# Three Dimensional Infinite-Potential Well Energies

 P: 2 1. The problem statement, all variables and given/known data So the question asks me to find the energies of the 2nd, 3rd, 4th, and 5th excited states in a three dimensional cubical box and to state which are degenerate. 2. Relevant equations -$$\frac{\hbar^{2}}{2m}$$$$\nabla^{2}$$$$\Psi$$ + V$$\Psi$$ = E$$\Psi$$ 3. The attempt at a solution so I derived $$E$$ = $$\frac{\pi^{2}\hbar^{2}}{2mL^{2}}$$($$n_{1}^{2}$$ + $$n_{2}^{2}$$ + $$n_{3}^{2}$$) for a cubical box. I think this is correct, so the derivation isn't where my question lies. I'm having a little trouble knowing what n values to use for the different energy states. For ground state my book says it's [111]. It then says that for the first excited state it is either [112], [121], or [211] and goes into talking about degeneracy. I think I understand everything up until this point. But I am confused as to how I keep going to subsequent excited states... Would the second excited state be [113], [131], and [311]? or would it be [122], [221], and [212]? Would the third excited state be [114], [141], and [411]? or would it be [222]? or something even weirder like [123], [132], [213], [231], [312], and [321] So on and so forth for the 4$$^{th}$$ and 5$$^{th}$$ excited states. I just don't get when to increase what n. Any help would be greatly appreciated! I looked around the forums and didn't find anyone else asking this question. I feel like I did the hard part (the derivation) correctly, but am stuck on the simple part. QM has its ways of being frustrating at times...

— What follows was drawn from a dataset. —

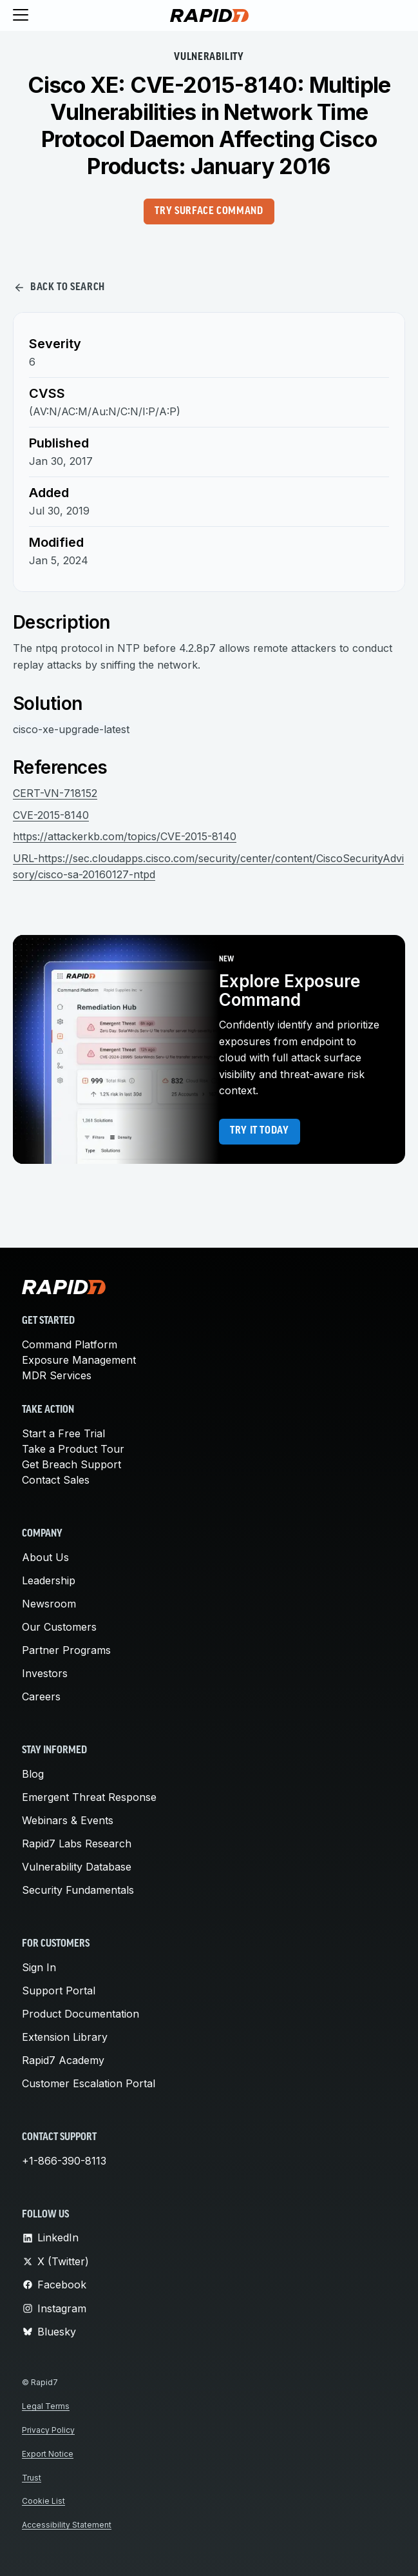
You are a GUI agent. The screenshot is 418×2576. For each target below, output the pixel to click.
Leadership (48, 1580)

 P: 383 The next energy eigenvalues would be [122], [212], [221]. The easiest method of doing "Which excited state comes next" problems is to just put the numbers into the $$n_i$$ in your energy eigenvalue. [113]: $$\begin{array}{lll}E_{113}&=&\frac{\pi^2\hbar^2}{2mL^2}\left((1)^2+(1)^2 +(3)^2\right) \\ \\ \,&=&E_{0}\cdot11 \end{array}$$ [122]: $$\begin{array}{lll}E_{122}&=&\frac{\pi^2\hbar^2}{2mL^2}\left((1)^2+(2)^2 +(2)^2\right) \\ \\ \,&=&E_{0}\cdot9 \end{array}$$ where $$E_0=\pi^2\hbar^2/2mL^2$$. So there is a lower energy in the [122] state than in the [113] state.